Contrary to what some urban business owners expected, the global shift to alternate transportation has not adversely effected their revenue streams. A study from Portland, Oregon, found that “cyclists spent less than drivers on grocery trips, but more at restaurants, bars, and convenience stores.” The average pedestrian or cyclist in Manhattan’s East Village spends $15 to $20 more per month. A University of Melbourne report pointed out (pp 38, 39) that as six bikes fit into one car park, car drivers need to spend six times as much as cyclists to produce the same economic benefit. A new report shows the transition taking place in British Columbia, where pedestrians & cyclists contribute to Vancouver’s downtown businesses.
Vancouver just held its’ Eighth Annual Share the Road Challenge. There were 13 teams, each composed of someone driving a car, someone with a bike and someone using transit. They started from different locations throughout Vancouver and North Vancouver, anywhere from 2.4 to 10.4 kilometres from the finish line at the downtown London Drugs. The distance did not matter, as long as each team started from the same point, because this was a race to see which form of transportation moved through rush hour traffic faster. This was the first year in which all the bicycles triumphed over cars and transit .

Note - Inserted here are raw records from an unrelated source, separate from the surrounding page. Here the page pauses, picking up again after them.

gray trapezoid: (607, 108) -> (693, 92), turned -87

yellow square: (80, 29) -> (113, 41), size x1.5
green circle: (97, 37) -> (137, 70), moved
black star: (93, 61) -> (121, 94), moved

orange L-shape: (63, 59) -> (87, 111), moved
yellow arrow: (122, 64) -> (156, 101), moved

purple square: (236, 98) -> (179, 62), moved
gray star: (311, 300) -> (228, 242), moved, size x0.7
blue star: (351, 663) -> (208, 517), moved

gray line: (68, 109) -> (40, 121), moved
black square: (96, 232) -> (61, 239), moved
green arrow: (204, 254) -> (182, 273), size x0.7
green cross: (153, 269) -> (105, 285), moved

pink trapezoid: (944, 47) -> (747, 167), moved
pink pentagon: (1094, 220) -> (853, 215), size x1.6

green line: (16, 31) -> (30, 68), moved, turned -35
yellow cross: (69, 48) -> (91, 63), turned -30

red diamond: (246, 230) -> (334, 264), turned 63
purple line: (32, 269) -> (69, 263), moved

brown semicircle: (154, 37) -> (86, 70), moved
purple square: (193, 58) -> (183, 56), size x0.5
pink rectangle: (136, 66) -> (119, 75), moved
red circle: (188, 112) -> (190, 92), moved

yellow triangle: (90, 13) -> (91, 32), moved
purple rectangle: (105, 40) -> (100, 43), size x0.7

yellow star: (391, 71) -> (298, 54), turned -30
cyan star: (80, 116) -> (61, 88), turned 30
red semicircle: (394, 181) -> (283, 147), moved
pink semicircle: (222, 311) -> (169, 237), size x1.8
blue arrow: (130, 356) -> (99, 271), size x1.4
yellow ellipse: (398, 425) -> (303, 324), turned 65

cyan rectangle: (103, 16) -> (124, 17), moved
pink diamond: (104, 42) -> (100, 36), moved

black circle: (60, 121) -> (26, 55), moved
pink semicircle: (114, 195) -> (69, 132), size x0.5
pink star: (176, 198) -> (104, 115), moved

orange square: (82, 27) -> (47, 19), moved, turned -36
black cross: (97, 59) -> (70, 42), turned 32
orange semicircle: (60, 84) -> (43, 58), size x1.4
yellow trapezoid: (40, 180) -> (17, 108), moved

Portland has long been been North America’s #1 bike-friendly city. According to the Portland Bureau of Transportation, 7.2% of “commuters go by bike.” That figure is taken from the 2014 census, which also shows the closest U.S. competitors as Minneapolis (4.6%), San Francisco (4.4%) and Seattle (3.7%). Now a new report shows Vancouver challenging Portland as North America’s #1 biking city.
There prize draws, free tune-ups, coffee and snacks at 48 events across Metro Vancouver. More than 6,300 people registered through HUB Cycling’s website, a 47% increase over last year. They logged over 260,000 km, enough to circle the earth 6.5 times! Those are a few of the highlights of Vancouver’s Record-Breaking Bike to Work Week (October 26-November 1).